TASK OBJECTIVE: Provide an exact repetition of every entry, with no word altered.

Stored entries
Content starts

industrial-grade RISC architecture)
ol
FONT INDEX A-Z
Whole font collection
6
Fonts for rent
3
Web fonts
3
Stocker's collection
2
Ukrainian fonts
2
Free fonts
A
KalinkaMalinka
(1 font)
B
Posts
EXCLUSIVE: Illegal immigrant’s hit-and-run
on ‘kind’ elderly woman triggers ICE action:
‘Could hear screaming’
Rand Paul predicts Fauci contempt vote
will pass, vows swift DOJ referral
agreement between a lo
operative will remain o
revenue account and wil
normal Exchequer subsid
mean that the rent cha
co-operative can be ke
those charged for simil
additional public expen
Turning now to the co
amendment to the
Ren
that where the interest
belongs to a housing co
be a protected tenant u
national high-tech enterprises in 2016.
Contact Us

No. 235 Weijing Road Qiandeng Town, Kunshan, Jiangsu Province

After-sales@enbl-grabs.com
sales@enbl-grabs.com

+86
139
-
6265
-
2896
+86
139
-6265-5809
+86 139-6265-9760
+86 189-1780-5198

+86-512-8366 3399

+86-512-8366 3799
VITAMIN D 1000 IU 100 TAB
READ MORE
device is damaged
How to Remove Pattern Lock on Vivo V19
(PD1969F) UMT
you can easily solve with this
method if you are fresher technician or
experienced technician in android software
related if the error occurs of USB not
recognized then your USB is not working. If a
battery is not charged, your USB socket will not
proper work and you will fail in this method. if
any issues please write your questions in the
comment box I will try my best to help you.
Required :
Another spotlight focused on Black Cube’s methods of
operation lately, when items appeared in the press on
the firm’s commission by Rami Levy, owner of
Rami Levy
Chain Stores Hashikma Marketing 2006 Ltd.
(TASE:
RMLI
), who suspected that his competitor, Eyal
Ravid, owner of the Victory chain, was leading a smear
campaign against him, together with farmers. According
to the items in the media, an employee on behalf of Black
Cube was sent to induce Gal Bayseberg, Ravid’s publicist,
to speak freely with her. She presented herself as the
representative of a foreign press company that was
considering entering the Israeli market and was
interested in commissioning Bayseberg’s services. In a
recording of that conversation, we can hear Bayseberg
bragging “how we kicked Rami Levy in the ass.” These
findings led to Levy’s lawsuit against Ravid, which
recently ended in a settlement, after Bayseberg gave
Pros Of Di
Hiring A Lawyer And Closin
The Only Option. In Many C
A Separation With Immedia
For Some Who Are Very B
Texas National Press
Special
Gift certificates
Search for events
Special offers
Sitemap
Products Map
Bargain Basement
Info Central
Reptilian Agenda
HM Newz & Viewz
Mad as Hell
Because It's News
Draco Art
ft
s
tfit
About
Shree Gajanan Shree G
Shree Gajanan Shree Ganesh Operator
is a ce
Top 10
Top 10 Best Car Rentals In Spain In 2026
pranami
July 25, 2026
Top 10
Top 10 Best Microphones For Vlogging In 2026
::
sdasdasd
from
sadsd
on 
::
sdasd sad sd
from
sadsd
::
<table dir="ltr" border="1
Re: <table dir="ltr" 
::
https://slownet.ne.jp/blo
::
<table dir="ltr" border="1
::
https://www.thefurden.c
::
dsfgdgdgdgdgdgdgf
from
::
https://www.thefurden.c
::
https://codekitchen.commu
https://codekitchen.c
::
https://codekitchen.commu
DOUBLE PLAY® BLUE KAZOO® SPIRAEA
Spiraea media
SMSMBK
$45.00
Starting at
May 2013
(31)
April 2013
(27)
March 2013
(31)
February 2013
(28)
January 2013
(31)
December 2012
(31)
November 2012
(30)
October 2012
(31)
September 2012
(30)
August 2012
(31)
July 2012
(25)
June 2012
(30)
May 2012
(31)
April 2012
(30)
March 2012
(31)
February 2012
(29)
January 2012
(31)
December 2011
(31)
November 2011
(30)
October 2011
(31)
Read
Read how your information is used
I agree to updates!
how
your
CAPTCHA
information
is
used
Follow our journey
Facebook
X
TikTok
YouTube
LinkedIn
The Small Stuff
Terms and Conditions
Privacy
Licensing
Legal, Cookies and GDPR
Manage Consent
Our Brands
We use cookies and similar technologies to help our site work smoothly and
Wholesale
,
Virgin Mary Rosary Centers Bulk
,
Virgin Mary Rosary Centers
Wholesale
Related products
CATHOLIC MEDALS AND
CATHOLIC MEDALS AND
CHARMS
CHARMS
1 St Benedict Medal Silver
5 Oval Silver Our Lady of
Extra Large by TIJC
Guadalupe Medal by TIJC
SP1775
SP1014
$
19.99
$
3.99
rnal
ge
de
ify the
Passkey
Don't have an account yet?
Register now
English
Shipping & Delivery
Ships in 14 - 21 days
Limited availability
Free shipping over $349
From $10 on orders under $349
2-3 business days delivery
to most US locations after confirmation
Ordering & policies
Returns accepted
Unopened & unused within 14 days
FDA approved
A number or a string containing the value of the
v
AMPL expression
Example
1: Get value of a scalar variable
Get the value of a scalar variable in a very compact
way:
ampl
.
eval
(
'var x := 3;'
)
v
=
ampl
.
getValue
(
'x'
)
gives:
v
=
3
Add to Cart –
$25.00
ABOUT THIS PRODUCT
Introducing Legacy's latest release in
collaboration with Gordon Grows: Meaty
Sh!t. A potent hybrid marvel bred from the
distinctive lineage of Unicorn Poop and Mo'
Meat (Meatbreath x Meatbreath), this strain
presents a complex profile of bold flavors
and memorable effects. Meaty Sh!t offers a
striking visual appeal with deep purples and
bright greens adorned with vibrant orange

Content ends

OUTPUT FOR THIS TASK:
industrial-grade RISC architecture)
ol
FONT INDEX A-Z
Whole font collection
6
Fonts for rent
3
Web fonts
3
Stocker's collection
2
Ukrainian fonts
2
Free fonts
A
KalinkaMalinka
(1 font)
B
Posts
EXCLUSIVE: Illegal immigrant’s hit-and-run
on ‘kind’ elderly woman triggers ICE action:
‘Could hear screaming’
Rand Paul predicts Fauci contempt vote
will pass, vows swift DOJ referral
agreement between a lo
operative will remain o
revenue account and wil
normal Exchequer subsid
mean that the rent cha
co-operative can be ke
those charged for simil
additional public expen
Turning now to the co
amendment to the
Ren
that where the interest
belongs to a housing co
be a protected tenant u
national high-tech enterprises in 2016.
Contact Us

No. 235 Weijing Road Qiandeng Town, Kunshan, Jiangsu Province

After-sales@enbl-grabs.com
sales@enbl-grabs.com

+86
139
-
6265
-
2896
+86
139
-6265-5809
+86 139-6265-9760
+86 189-1780-5198

+86-512-8366 3399

+86-512-8366 3799
VITAMIN D 1000 IU 100 TAB
READ MORE
device is damaged
How to Remove Pattern Lock on Vivo V19
(PD1969F) UMT
you can easily solve with this
method if you are fresher technician or
experienced technician in android software
related if the error occurs of USB not
recognized then your USB is not working. If a
battery is not charged, your USB socket will not
proper work and you will fail in this method. if
any issues please write your questions in the
comment box I will try my best to help you.
Required :
Another spotlight focused on Black Cube’s methods of
operation lately, when items appeared in the press on
the firm’s commission by Rami Levy, owner of
Rami Levy
Chain Stores Hashikma Marketing 2006 Ltd.
(TASE:
RMLI
), who suspected that his competitor, Eyal
Ravid, owner of the Victory chain, was leading a smear
campaign against him, together with farmers. According
to the items in the media, an employee on behalf of Black
Cube was sent to induce Gal Bayseberg, Ravid’s publicist,
to speak freely with her. She presented herself as the
representative of a foreign press company that was
considering entering the Israeli market and was
interested in commissioning Bayseberg’s services. In a
recording of that conversation, we can hear Bayseberg
bragging “how we kicked Rami Levy in the ass.” These
findings led to Levy’s lawsuit against Ravid, which
recently ended in a settlement, after Bayseberg gave
Pros Of Di
Hiring A Lawyer And Closin
The Only Option. In Many C
A Separation With Immedia
For Some Who Are Very B
Texas National Press
Special
Gift certificates
Search for events
Special offers
Sitemap
Products Map
Bargain Basement
Info Central
Reptilian Agenda
HM Newz & Viewz
Mad as Hell
Because It's News
Draco Art
ft
s
tfit
About
Shree Gajanan Shree G
Shree Gajanan Shree Ganesh Operator
is a ce
Top 10
Top 10 Best Car Rentals In Spain In 2026
pranami
July 25, 2026
Top 10
Top 10 Best Microphones For Vlogging In 2026
::
sdasdasd
from
sadsd
on 
::
sdasd sad sd
from
sadsd
::
<table dir="ltr" border="1
Re: <table dir="ltr" 
::
https://slownet.ne.jp/blo
::
<table dir="ltr" border="1
::
https://www.thefurden.c
::
dsfgdgdgdgdgdgdgf
from
::
https://www.thefurden.c
::
https://codekitchen.commu
https://codekitchen.c
::
https://codekitchen.commu
DOUBLE PLAY® BLUE KAZOO® SPIRAEA
Spiraea media
SMSMBK
$45.00
Starting at
May 2013
(31)
April 2013
(27)
March 2013
(31)
February 2013
(28)
January 2013
(31)
December 2012
(31)
November 2012
(30)
October 2012
(31)
September 2012
(30)
August 2012
(31)
July 2012
(25)
June 2012
(30)
May 2012
(31)
April 2012
(30)
March 2012
(31)
February 2012
(29)
January 2012
(31)
December 2011
(31)
November 2011
(30)
October 2011
(31)
Read
Read how your information is used
I agree to updates!
how
your
CAPTCHA
information
is
used
Follow our journey
Facebook
X
TikTok
YouTube
LinkedIn
The Small Stuff
Terms and Conditions
Privacy
Licensing
Legal, Cookies and GDPR
Manage Consent
Our Brands
We use cookies and similar technologies to help our site work smoothly and
Wholesale
,
Virgin Mary Rosary Centers Bulk
,
Virgin Mary Rosary Centers
Wholesale
Related products
CATHOLIC MEDALS AND
CATHOLIC MEDALS AND
CHARMS
CHARMS
1 St Benedict Medal Silver
5 Oval Silver Our Lady of
Extra Large by TIJC
Guadalupe Medal by TIJC
SP1775
SP1014
$
19.99
$
3.99
rnal
ge
de
ify the
Passkey
Don't have an account yet?
Register now
English
Shipping & Delivery
Ships in 14 - 21 days
Limited availability
Free shipping over $349
From $10 on orders under $349
2-3 business days delivery
to most US locations after confirmation
Ordering & policies
Returns accepted
Unopened & unused within 14 days
FDA approved
A number or a string containing the value of the
v
AMPL expression
Example
1: Get value of a scalar variable
Get the value of a scalar variable in a very compact
way:
ampl
.
eval
(
'var x := 3;'
)
v
=
ampl
.
getValue
(
'x'
)
gives:
v
=
3
Add to Cart –
$25.00
ABOUT THIS PRODUCT
Introducing Legacy's latest release in
collaboration with Gordon Grows: Meaty
Sh!t. A potent hybrid marvel bred from the
distinctive lineage of Unicorn Poop and Mo'
Meat (Meatbreath x Meatbreath), this strain
presents a complex profile of bold flavors
and memorable effects. Meaty Sh!t offers a
striking visual appeal with deep purples and
bright greens adorned with vibrant orange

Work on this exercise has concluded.